The PSA submitted that (1) the only reasonable conclusion was that Dr Dighton’s behaviour was incompatible with his remaining on the register; (2) that the Tribunal had failed to properly apply the Sanctions Guidance; (3) The Tribunal had acted irrationally in concluding on the one hand that Dr Dighton’s lack of insight was “intractable” whilst on the other imposing a period of suspension which inferentially meant that remediation was a possibility.

At the appeal hearing the GMC’s position was that voluntary erasure would adequately protect the public interest. Dr Dighton did not attend the appeal hearing but, in correspondence, he submitted that voluntary erasure was sufficient to protect the public because if in time he applied for re-admission onto the register the burden would be on him to demonstrate that he had fully remediated. The court was invited to direct that the appeal was otiose.

In granting the appeal and erasing Dr Dighton from the register, the court unequivocally rejected the argument that the appeal was otiose. Such an approach would enable doctors to circumvent the appeal process by applying for voluntary erasure.

Mrs Justice Farbey concluded that the Tribunal had been unreasonable and its decision making flawed in not erasing Dr.
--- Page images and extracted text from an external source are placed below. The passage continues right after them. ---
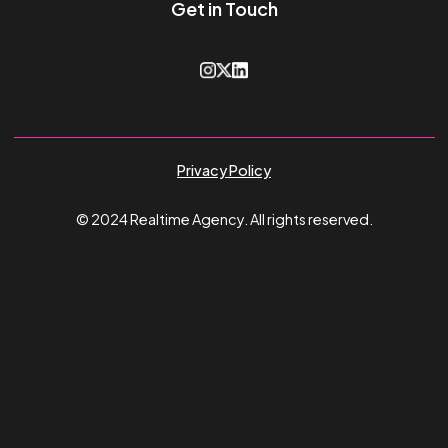
Feed Optimisation & Strategy
46%
Increase in ROAS
4,500
Products Optimised
Guy James
Sep 26, 2024
View all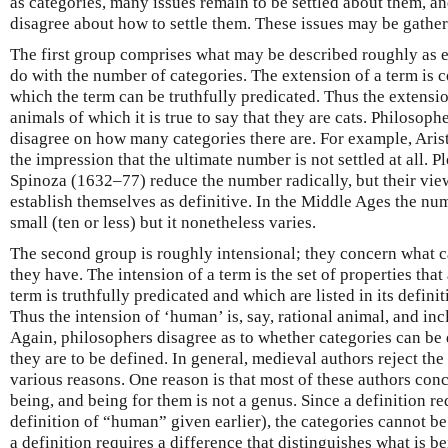
as categories, many issues remain to be settled about them, a
disagree about how to settle them. These issues may be gather
The first group comprises what may be described roughly as e
do with the number of categories. The extension of a term is 
which the term can be truthfully predicated. Thus the extension
animals of which it is true to say that they are cats. Philosoph
disagree on how many categories there are. For example, Aristot
the impression that the ultimate number is not settled at all.
Spinoza (1632–77) reduce the number radically, but their vi
establish themselves as definitive. In the Middle Ages the nu
small (ten or less) but it nonetheless varies.
The second group is roughly intensional; they concern what ca
they have. The intension of a term is the set of properties that
term is truthfully predicated and which are listed in its definit
Thus the intension of ‘human’ is, say, rational animal, and inc
Again, philosophers disagree as to whether categories can be 
they are to be defined. In general, medieval authors reject the
various reasons. One reason is that most of these authors conc
being, and being for them is not a genus. Since a definition r
definition of “human” given earlier), the categories cannot be
a definition requires a difference that distinguishes what is b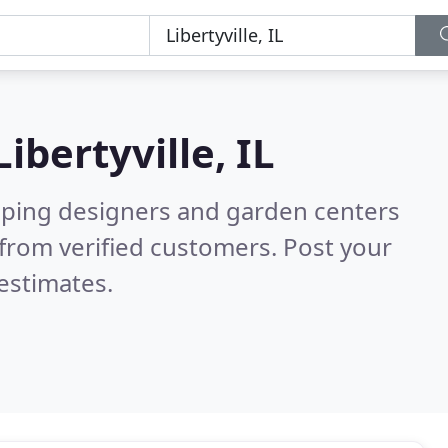
Libertyville, IL
aping designers and garden centers
from verified customers. Post your
estimates.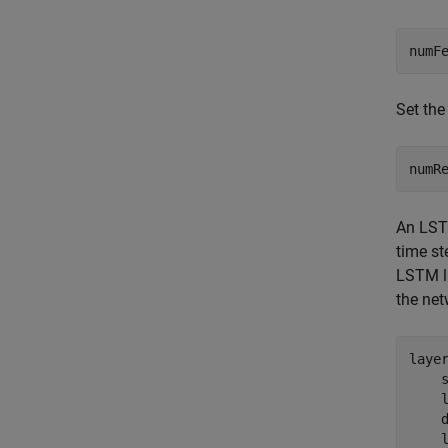
numF
Set the
numR
An LSTM
time st
LSTM la
the net
laye
    s
    
    d
    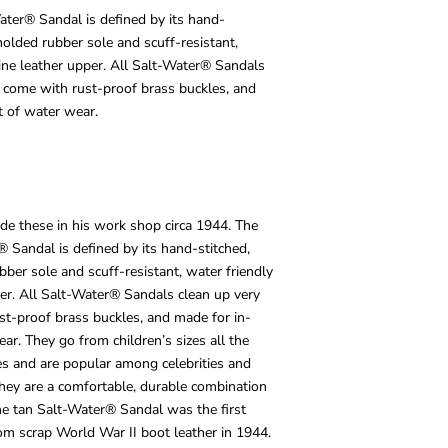
ater® Sandal is defined by its hand-
molded rubber sole and scuff-resistant,
ine leather upper. All Salt-Water® Sandals
y, come with rust-proof brass buckles, and
t of water wear.
de these in his work shop circa 1944. The
® Sandal is defined by its hand-stitched,
bber sole and scuff-resistant, water friendly
er. All Salt-Water® Sandals clean up very
ust-proof brass buckles, and made for in-
ar. They go from children’s sizes all the
es and are popular among celebrities and
 They are a comfortable, durable combination
The tan Salt-Water® Sandal was the first
om scrap World War II boot leather in 1944.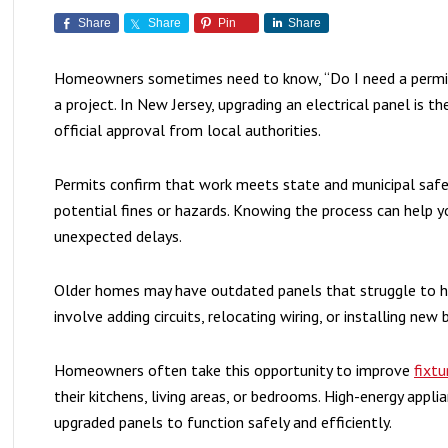
Share
Share
Pin
Share
Homeowners sometimes need to know, “Do I need a permit 
a project. In New Jersey, upgrading an electrical panel is 
official approval from local authorities.
Permits confirm that work meets state and municipal sa
potential fines or hazards. Knowing the process can help 
unexpected delays.
Older homes may have outdated panels that struggle to 
involve adding circuits, relocating wiring, or installing new 
Homeowners often take this opportunity to improve
fixtu
their kitchens, living areas, or bedrooms. High-energy appl
upgraded panels to function safely and efficiently.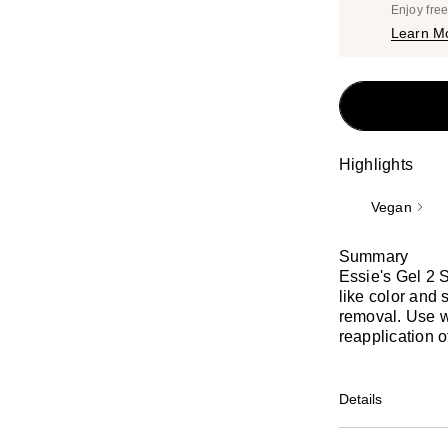
Enjoy fre
Learn M
Highlights
Vegan
Summary
Essie's Gel 2 
like color and
removal. Use wi
reapplication o
Details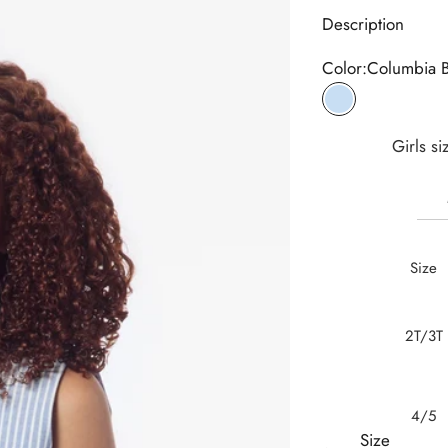
Description
Color:
Columbia 
Columbia Blue
Girls si
Size
2T/3T
4/5
Size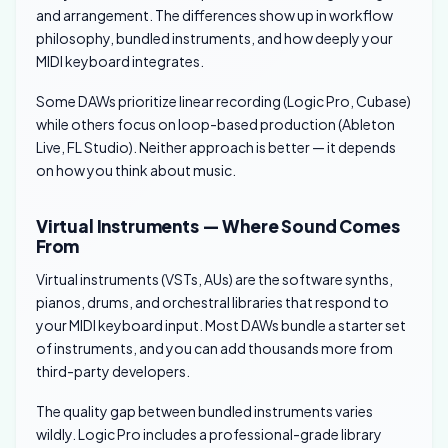
and arrangement. The differences show up in workflow
philosophy, bundled instruments, and how deeply your
MIDI keyboard integrates.
Some DAWs prioritize linear recording (Logic Pro, Cubase)
while others focus on loop-based production (Ableton
Live, FL Studio). Neither approach is better — it depends
on how you think about music.
Virtual Instruments — Where Sound Comes
From
Virtual instruments (VSTs, AUs) are the software synths,
pianos, drums, and orchestral libraries that respond to
your MIDI keyboard input. Most DAWs bundle a starter set
of instruments, and you can add thousands more from
third-party developers.
The quality gap between bundled instruments varies
wildly. Logic Pro includes a professional-grade library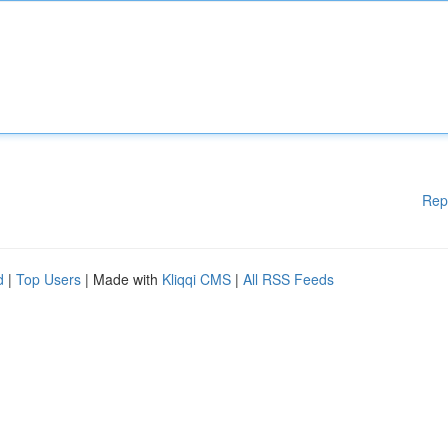
Rep
d
|
Top Users
| Made with
Kliqqi CMS
|
All RSS Feeds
Dighton. The doctor’s assertion that he was willing to give up practice could not be sufficient to weigh in favour of suspension as opposed to erasure.

In particular, the court was concerned that despite the robust and unequivocal findings of the Tribunal that Dr Dighton lacked insight and was resistant to the regulatory regime, the Tribunal had still concluded his conduct was capable of remediation.

Mrs Justice Farbey took great care to explain why the court was able to interfere with a Tribunal finding in the particular circumstances of this case. She considered the court was not interfering with the territory reserved by Parliament for the Tribunal because its findings were not dependent on any specialist clinical judgment or an assessment of oral evidence.

The case does not alter the starting point for appeals, namely that a Tribunal is better placed to assess oral evidence and understand clinical issues than the High Court. Rather, in coming to its decision in this case, the court based its reasoning on a conflict between the Tribunal’s robust findings of facts and the sanction imposed. The Tribunal’s findings of fact and judgment on impairment were simply inconsistent with any possibility of remediation.